Dawn
Published Date: Apr 12, 2017
Expert stresses decentralization of economic system
There is an urgent need for decentralisation of the economic system in Pakistan as it has become stale, overly centralised and hence inefficient and incapable of redressing the challenges.
This was stated by Dr Nadeemul Haque, a former deputy chairman of the Planning Commission of Pakistan.
“The system should be revamped with a decentralised patterns based systems with a holistic approach,” he said while delivering a lecture on his recent book: Looking Back: How Pakistan Became an Asian Tiger by 2050.
The lecture was organised at the Sustainable Development Policy Institute (SDPI) on Tuesday.
“The serious issue is that academia in Pakistan is lacking research whereas mainstream media is ignoring development issues,” Dr Haque said.
He elaborated that the country was mired in a patronage culture where merit and competition were two biggest causalities.
“We need to encourage and adopt innovative thinking and should get out of the 1950s’ thinking. We need to encourage knowledge and scientific method and a consumer culture in the country if we want to see a growing national economy.”
Dr Haque added that Pakistan needed to institute drastic bureaucratic reforms, decentralisation and thoughtful urban planning to cultivate real prospects of development.
He said the academia should be encouraged to shape up the research agenda if Pakistan was to achieve a real and lasting economic growth.
He said the government was also not supporting an inclusive discussion on national economic needs and as a result a discourse could not be developed that could have been fundamental in setting national goals and targets.
Dr Vaqar Ahmed, the deputy executive director SDPI, earlier said when the federal and provincial governments were gearing up to make their budgets such deliberations had an immense importance.

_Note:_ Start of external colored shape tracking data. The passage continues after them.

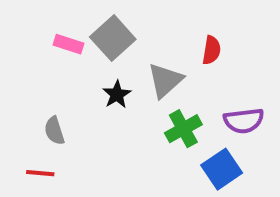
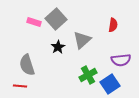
red semicircle: (212, 50) -> (113, 25), moved
green cross: (183, 129) -> (88, 75), moved
gray semicircle: (54, 131) -> (27, 65), size x1.5

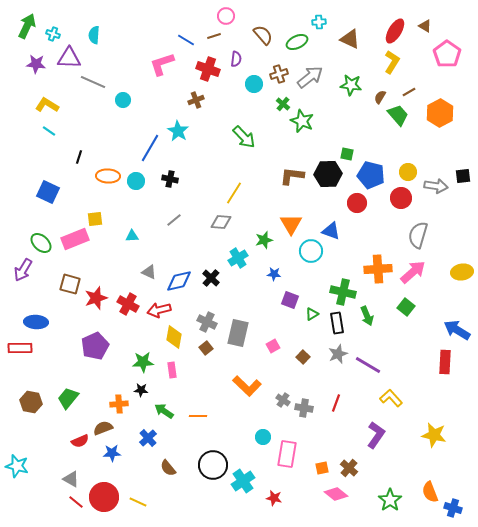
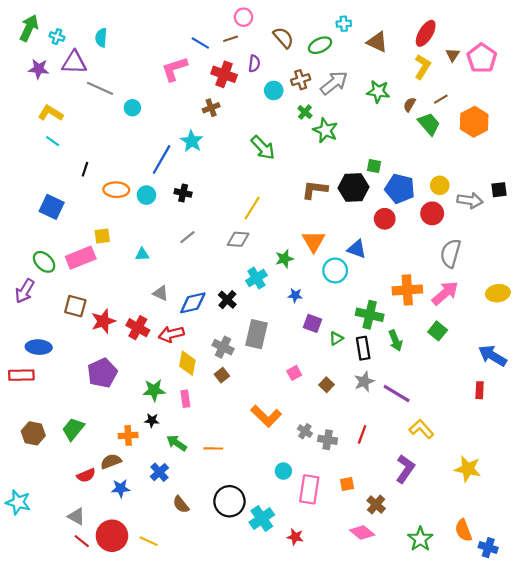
brown triangle: (425, 26) -> (453, 55), moved, turned 32
gray rectangle: (238, 333) -> (256, 334), moved
red rectangle: (445, 362) -> (480, 390), size x0.7
orange square: (322, 468) -> (347, 484), moved

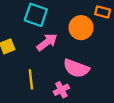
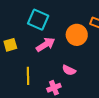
pink semicircle: (76, 68) -> (69, 70), size x0.6

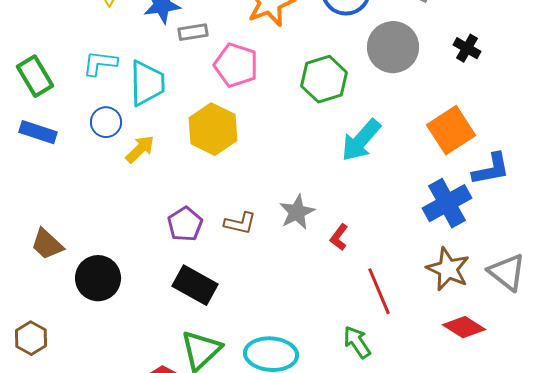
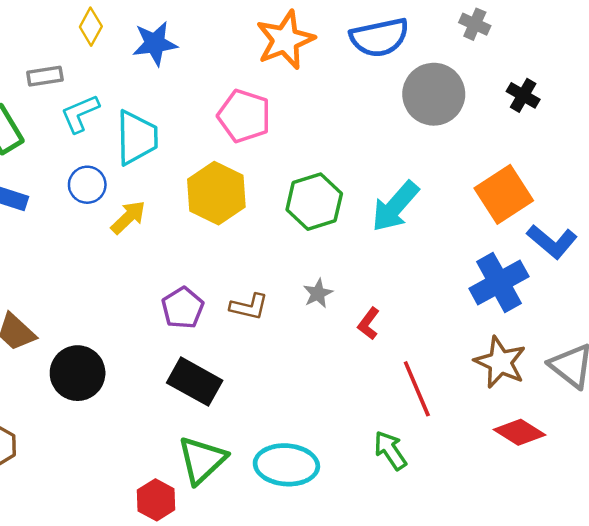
gray rectangle: (193, 32) -> (45, 76), moved
cyan L-shape: (100, 63) -> (80, 113), turned -30
green hexagon: (324, 79) -> (314, 202), moved
blue L-shape: (491, 169) -> (552, 241), turned 51
gray star: (297, 212) -> (318, 293), size x0.7

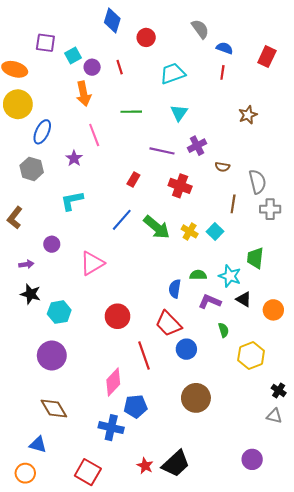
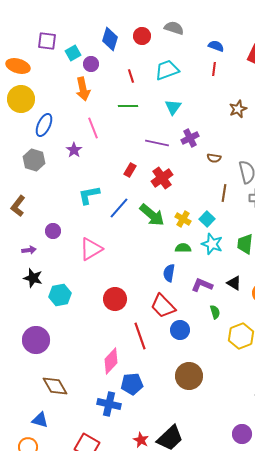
blue diamond: (112, 21) -> (110, 39), moved
gray semicircle: (200, 29) -> (174, 28), moved, turned -36
red line: (120, 67) -> (131, 76), moved
red cross: (180, 186) -> (162, 178), moved, turned 35
cyan L-shape: (72, 201) -> (89, 195), moved
green semicircle: (198, 275) -> (183, 248), moved
cyan star: (230, 276) -> (212, 244), moved
purple circle: (52, 355) -> (36, 340), moved

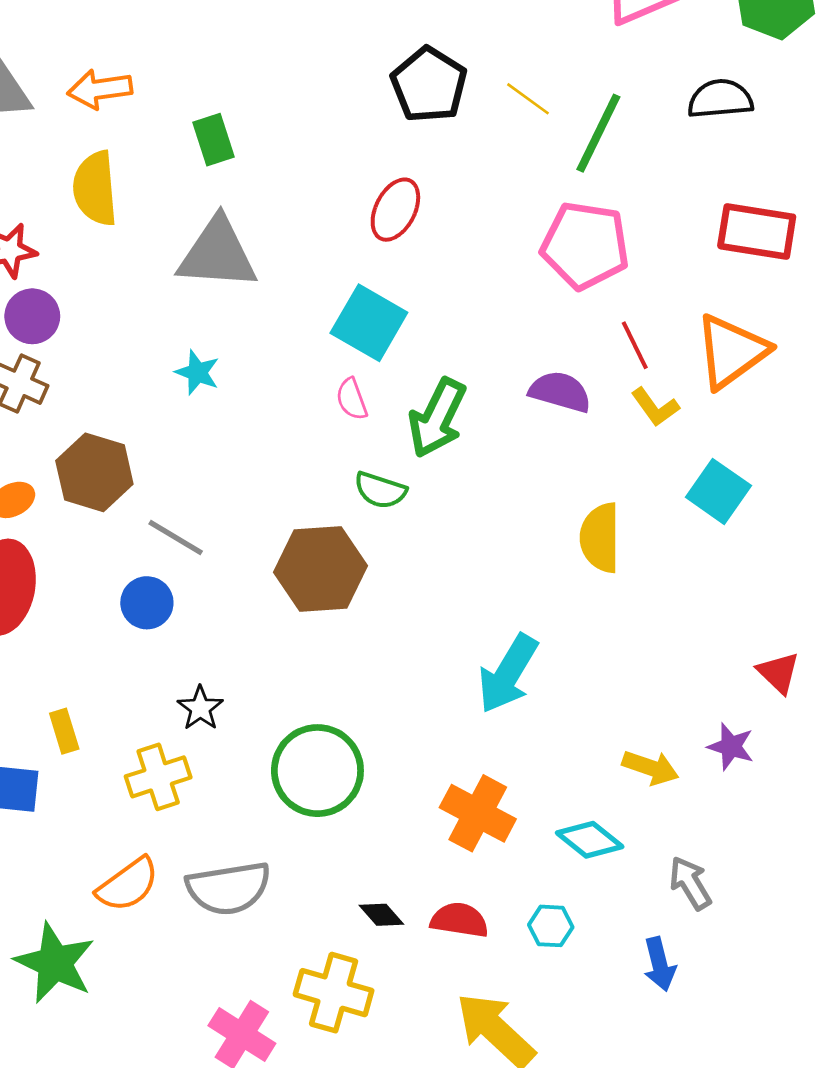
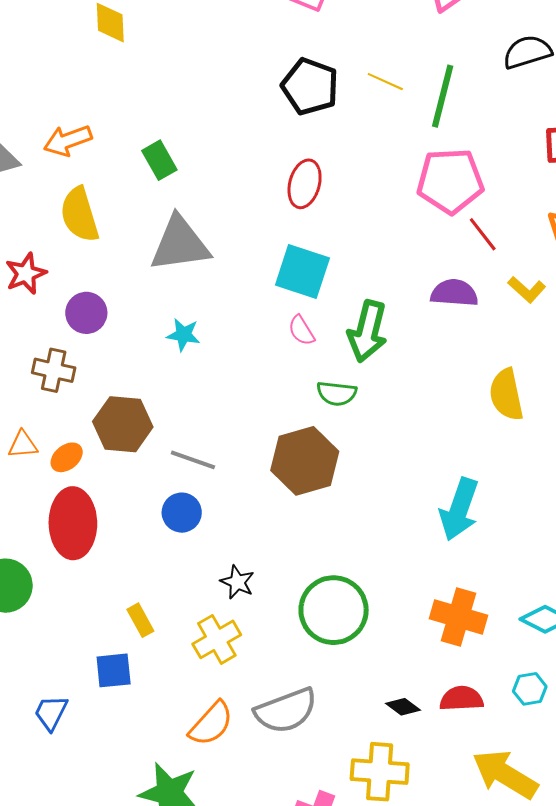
purple circle: (32, 316) -> (86, 313), moved
red line: (635, 345) -> (483, 234), moved

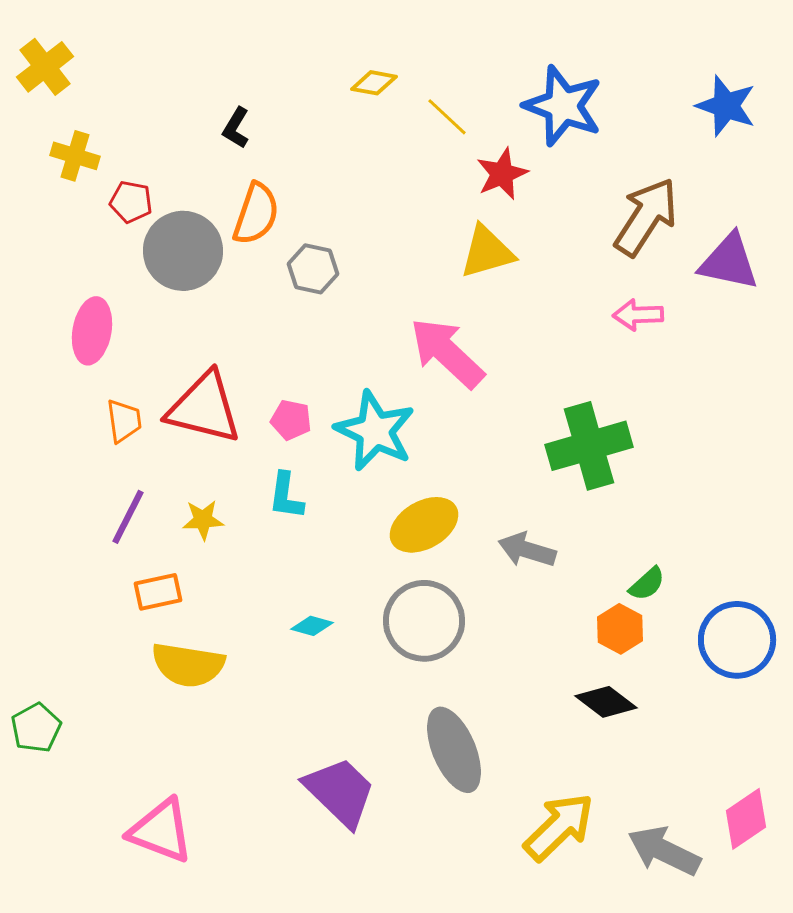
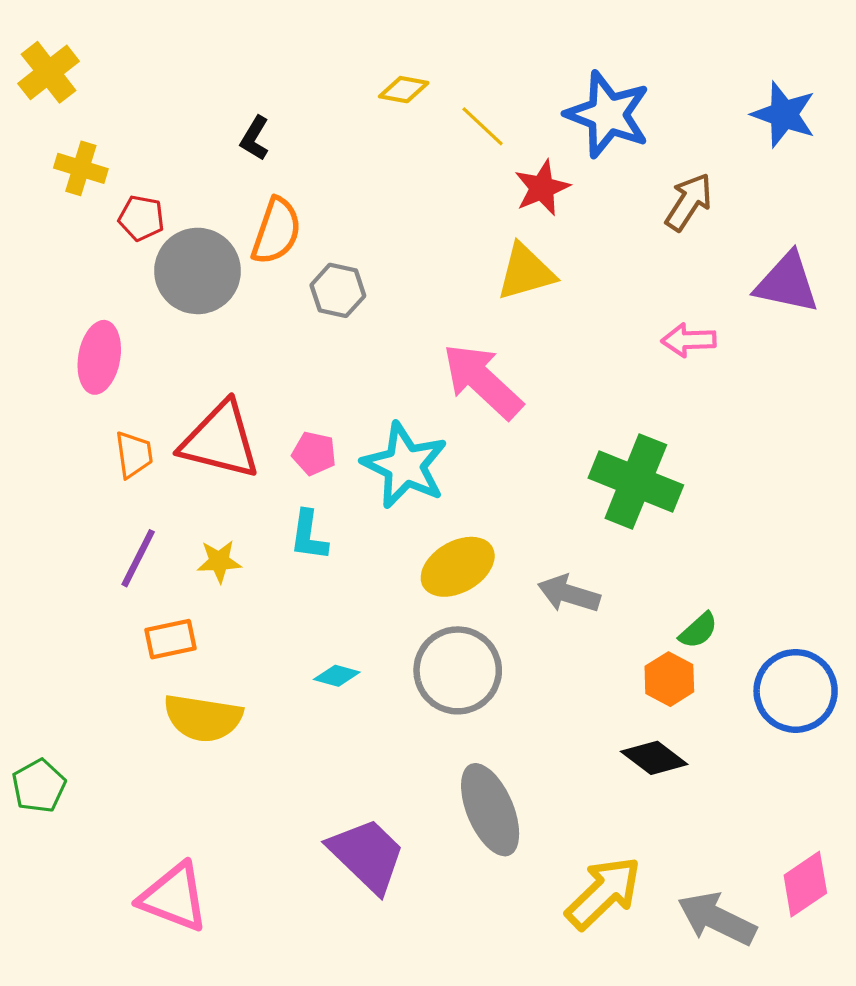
brown arrow: (646, 217) -> (689, 202), moved, size x0.7
green cross: (589, 446) -> (636, 482), turned 38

He said it was an opportunity for the governments to revisit the current policies in the light of informed discussions on various budgetary aspects, including free and fair taxation system, pro-poor public investments in infrastructure and social sectors as well as sustainable social safety net programmes for our children, women, elderly and the marginalised groups.
He said the structured dialogue between the private and public sector could play a crucial role in redressing issues related to productivity and exports.